| HN Mirror

Y	Hacker News new \| ask \| show \| jobs

by jake-low 2317 days ago

This is phenomenal. I've been scraping the data from primary sources for just Washington state for the past week [0], in order to make this chart which I hacked together last weekend [1].

[0]: https://github.com/jake-low/covid-19-wa-data

[1]: https://observablehq.com/@jake-low/covid-19-in-washington-st...

Doing this for just one state was a pretty substantial effort. I imagine there are multiple people at the Times who are spending several hours a day reviewing and cleaning scraped data (seems every couple of days some formatting change breaks your scripts, or a source publishes data that later needs to be retracted).

The Times dataset appears to contain per-county case and death observations in a time series, going all the way back to the first confirmed U.S. case in January in Snohomish County, WA. This makes it by far the most comprehensive time series dataset of U.S. COVID-19 cases publicly available.

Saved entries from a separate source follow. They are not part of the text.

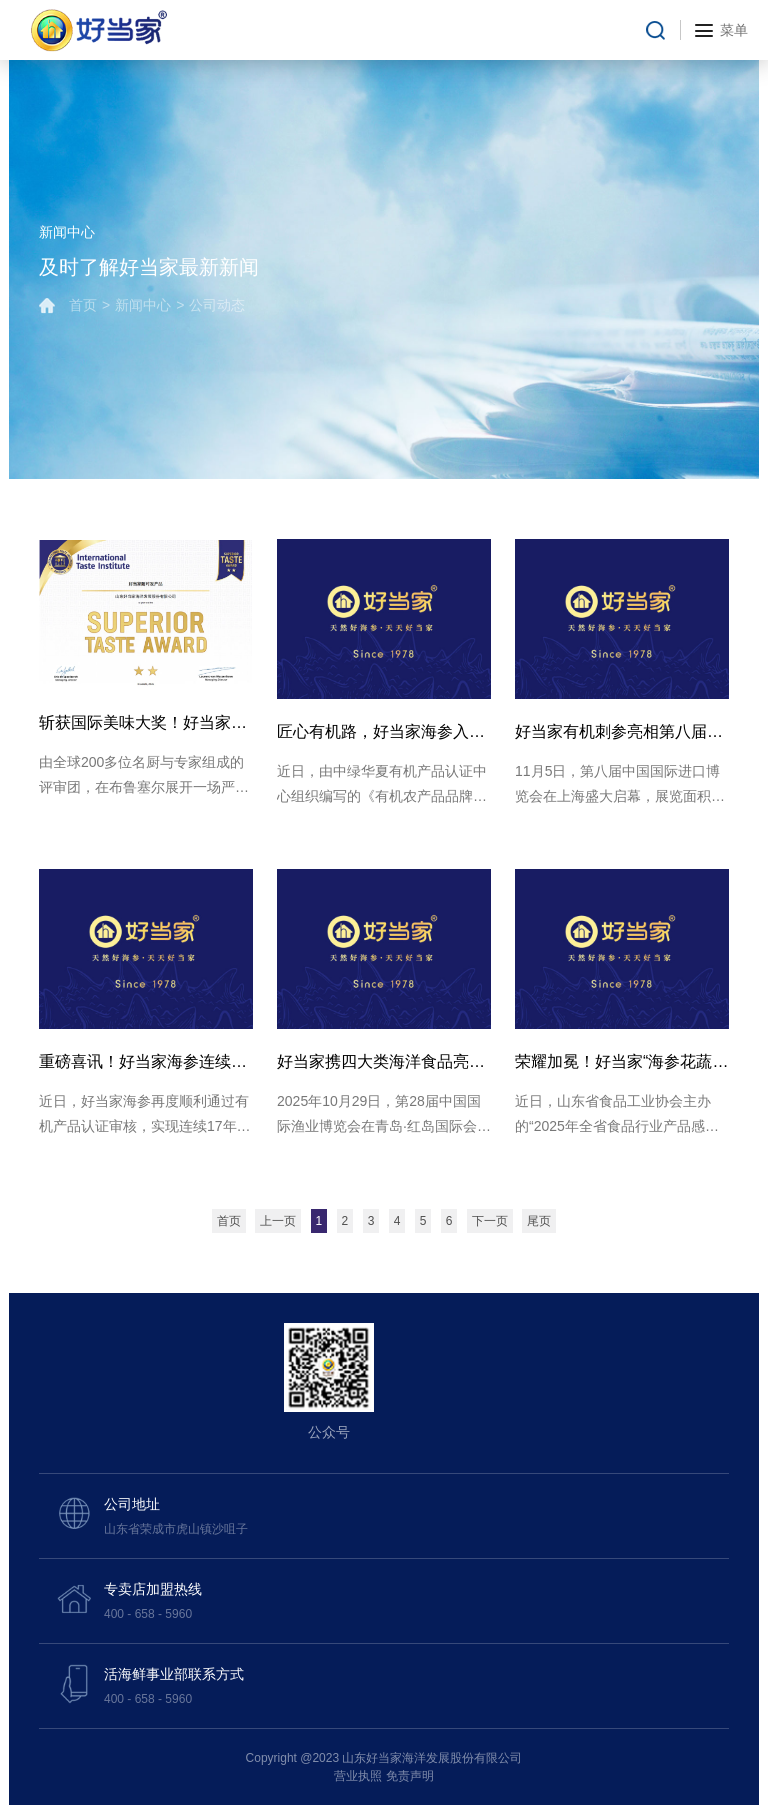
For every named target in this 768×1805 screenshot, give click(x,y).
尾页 (539, 1221)
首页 (83, 305)
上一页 (278, 1221)
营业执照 (358, 1776)
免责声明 (410, 1776)
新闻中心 (143, 305)
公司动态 (217, 305)
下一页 (490, 1221)
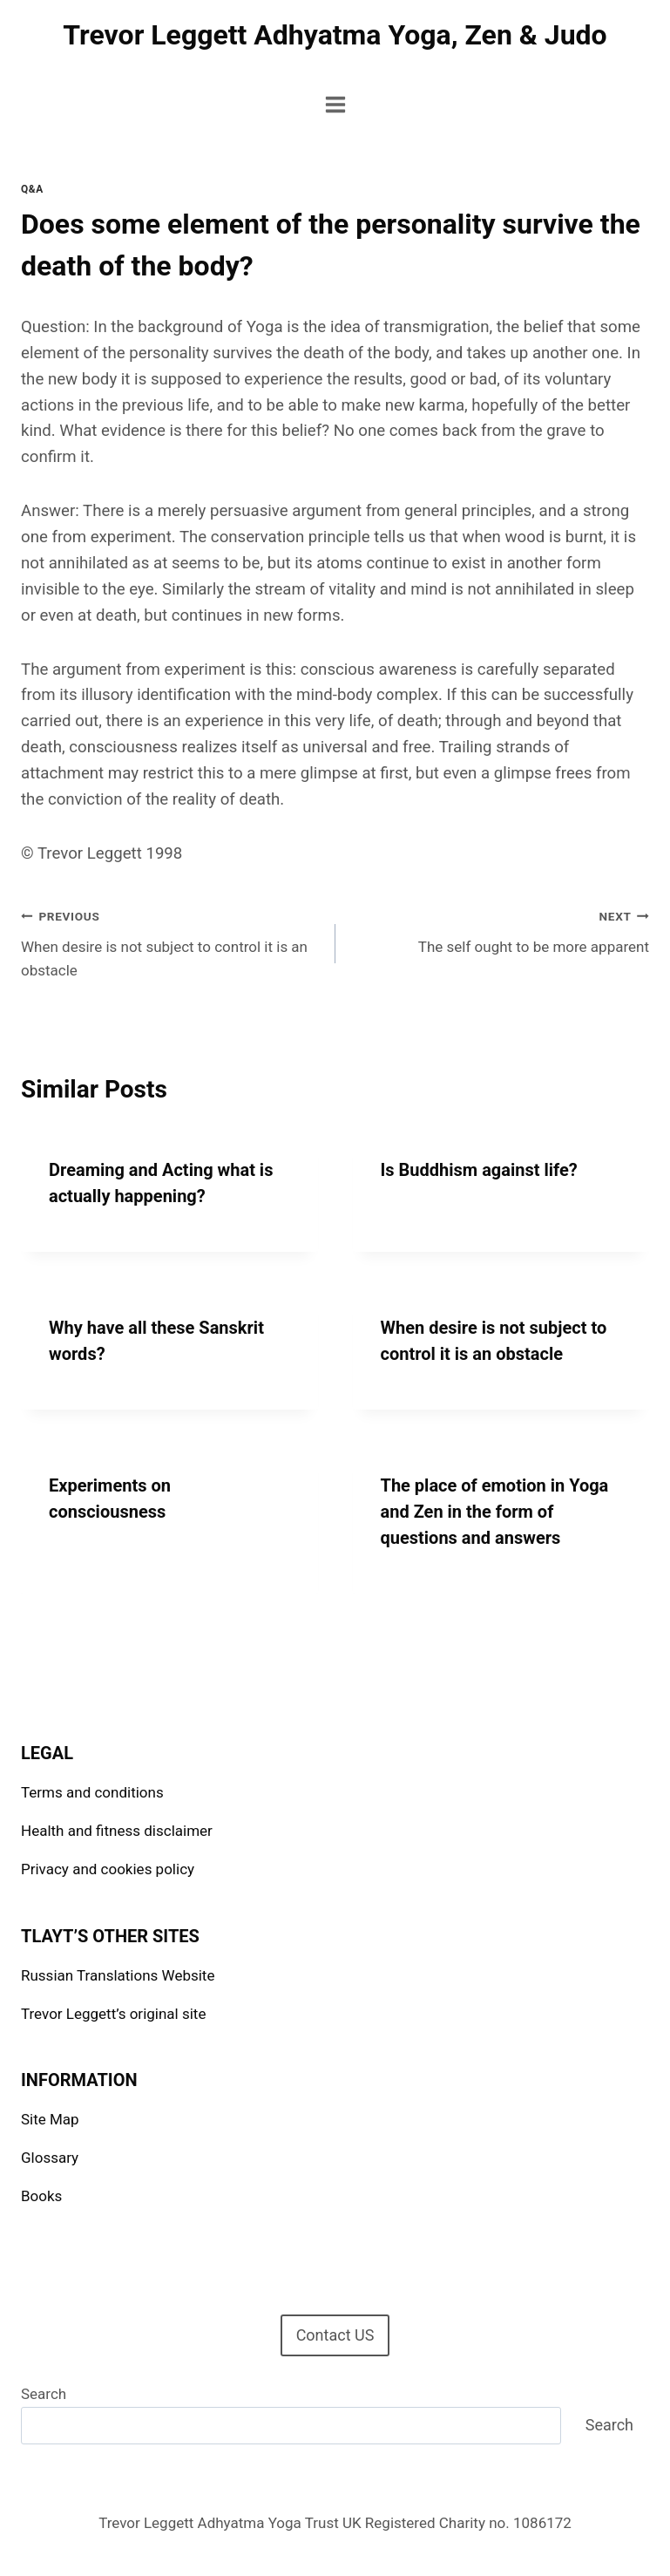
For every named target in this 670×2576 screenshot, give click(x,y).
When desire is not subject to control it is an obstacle (171, 941)
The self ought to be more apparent (500, 929)
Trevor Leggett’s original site (113, 2013)
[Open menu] (335, 104)
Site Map (50, 2119)
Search (43, 2394)
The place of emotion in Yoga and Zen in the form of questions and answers (495, 1511)
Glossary (49, 2157)
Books (41, 2196)
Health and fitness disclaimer (117, 1830)
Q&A (32, 189)
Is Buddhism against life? (479, 1169)
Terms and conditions (92, 1792)
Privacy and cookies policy (107, 1869)
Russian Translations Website (117, 1975)
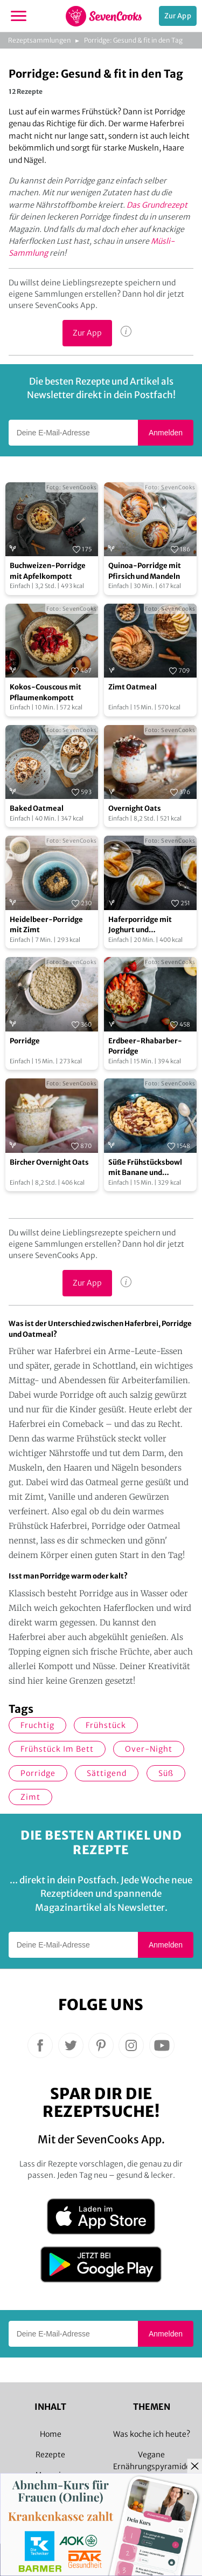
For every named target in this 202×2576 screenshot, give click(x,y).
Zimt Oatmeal (132, 687)
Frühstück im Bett (57, 1749)
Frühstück (106, 1725)
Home (50, 2434)
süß (165, 1773)
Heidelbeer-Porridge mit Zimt (46, 925)
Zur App (177, 16)
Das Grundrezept (157, 205)
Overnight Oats (134, 808)
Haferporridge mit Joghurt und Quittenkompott (140, 925)
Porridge (25, 1041)
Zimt (30, 1797)
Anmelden (166, 432)
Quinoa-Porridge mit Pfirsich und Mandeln (144, 571)
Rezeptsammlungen (39, 40)
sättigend (107, 1773)
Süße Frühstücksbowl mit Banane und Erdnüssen (145, 1168)
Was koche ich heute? (151, 2434)
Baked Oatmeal (37, 808)
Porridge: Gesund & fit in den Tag (133, 40)
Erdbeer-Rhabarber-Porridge (145, 1046)
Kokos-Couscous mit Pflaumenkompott (45, 692)
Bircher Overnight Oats (49, 1162)
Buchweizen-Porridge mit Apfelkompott (48, 571)
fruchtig (37, 1725)
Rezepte (50, 2454)
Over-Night (148, 1749)
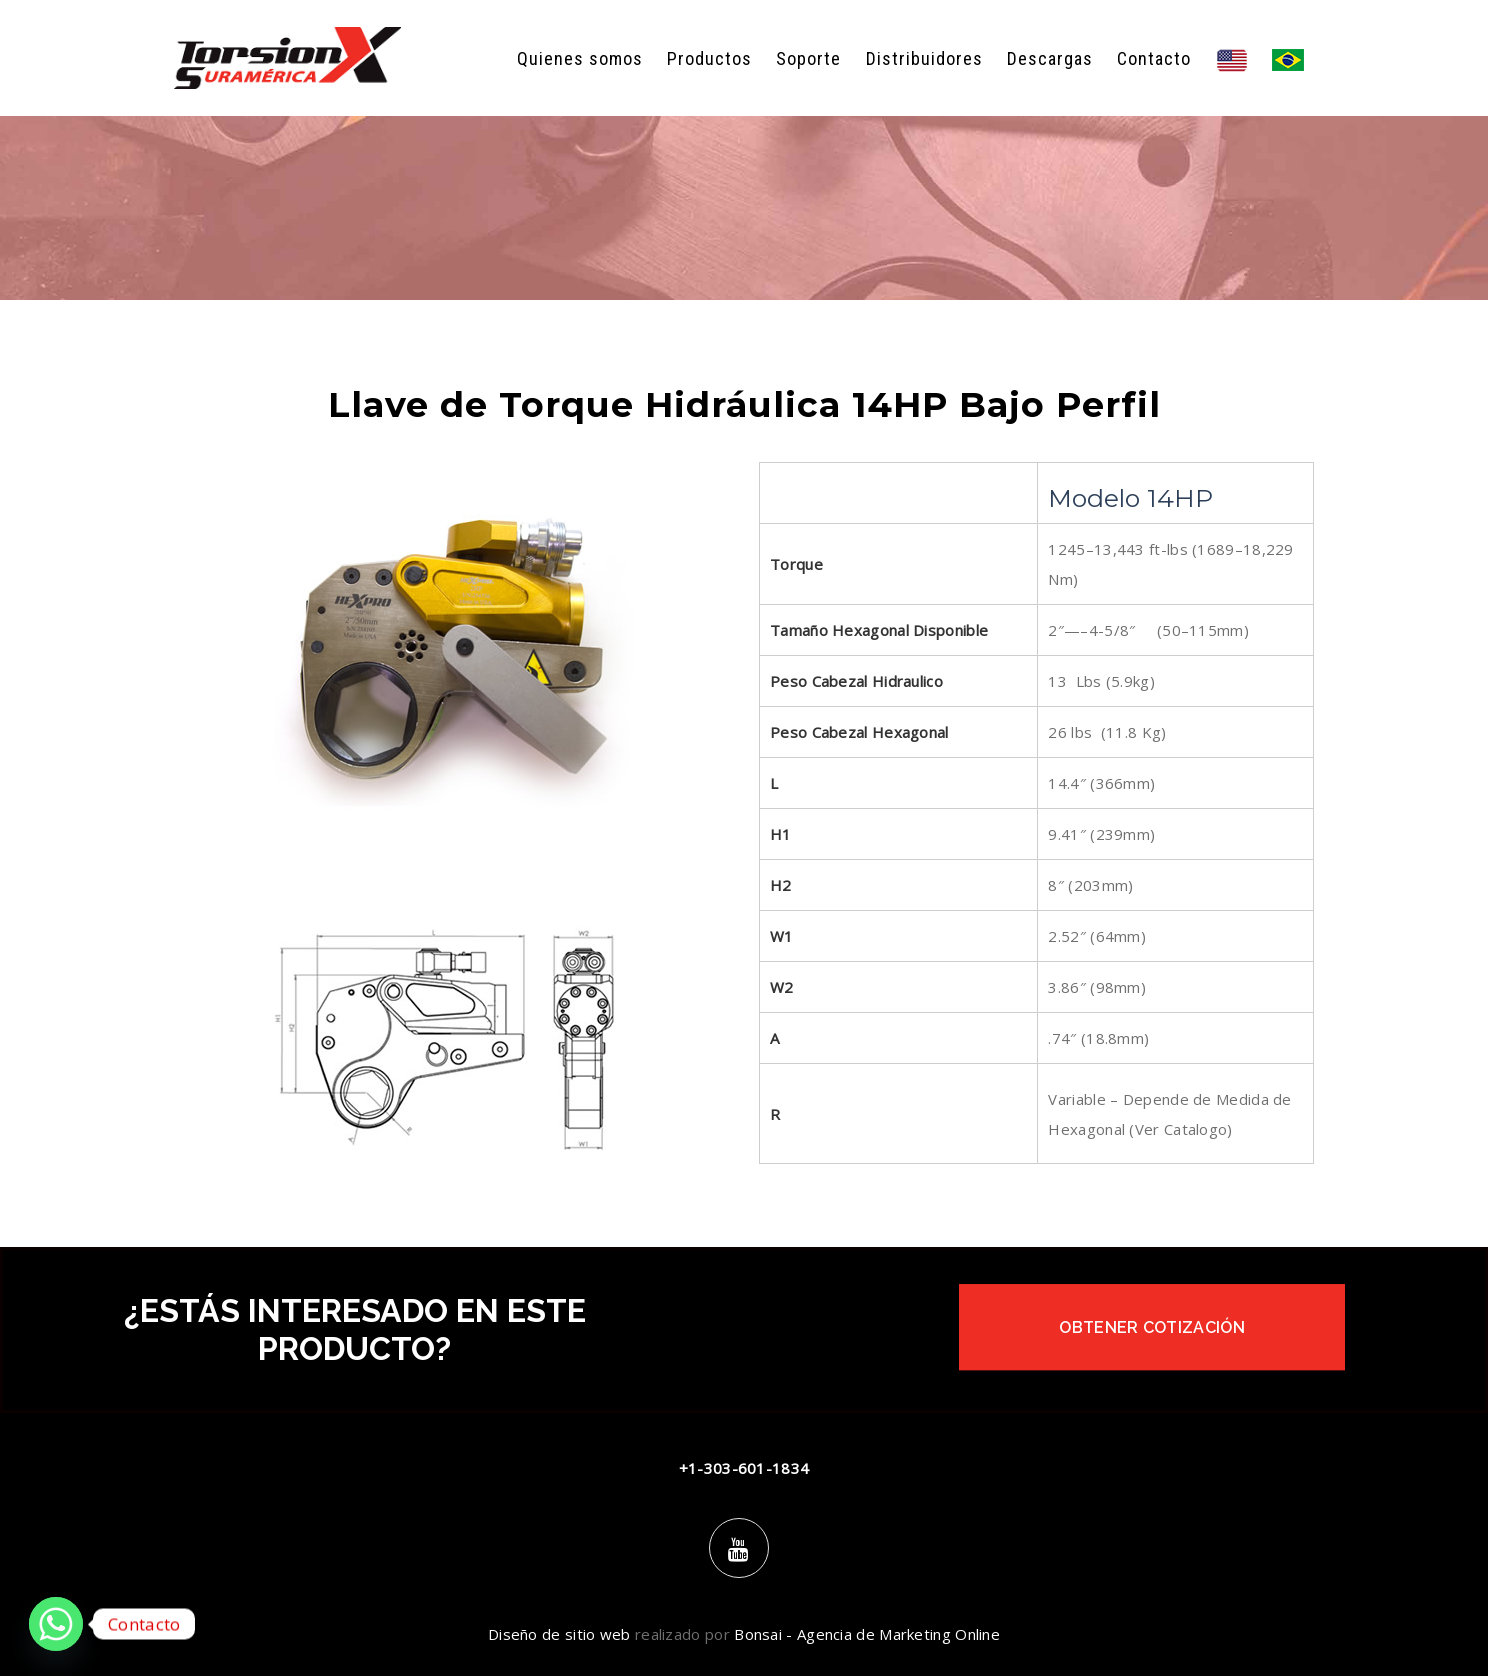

Some people in this thread linked to the Johns Hopkins CSSE dataset; I've looked at this data but it doesn't go back very far in time for the U.S., and the tables are published as daily summaries with differing table schemas which makes them hard to use out of the box. For some days earlier in March, "sublocations" aren't even structured (for example the same column contains, "Boston, MA" and "Los Angeles County", making it very hard to use). No disrespect to the team behind the JHU dataset; it attempts to cover the whole world since the outbreak began which is an incredible and difficult goal. But for mapping and studying the outbreak in the U.S., the Times dataset will likely be the best choice right now.

Huge kudos to the New York Times team for making this data freely available.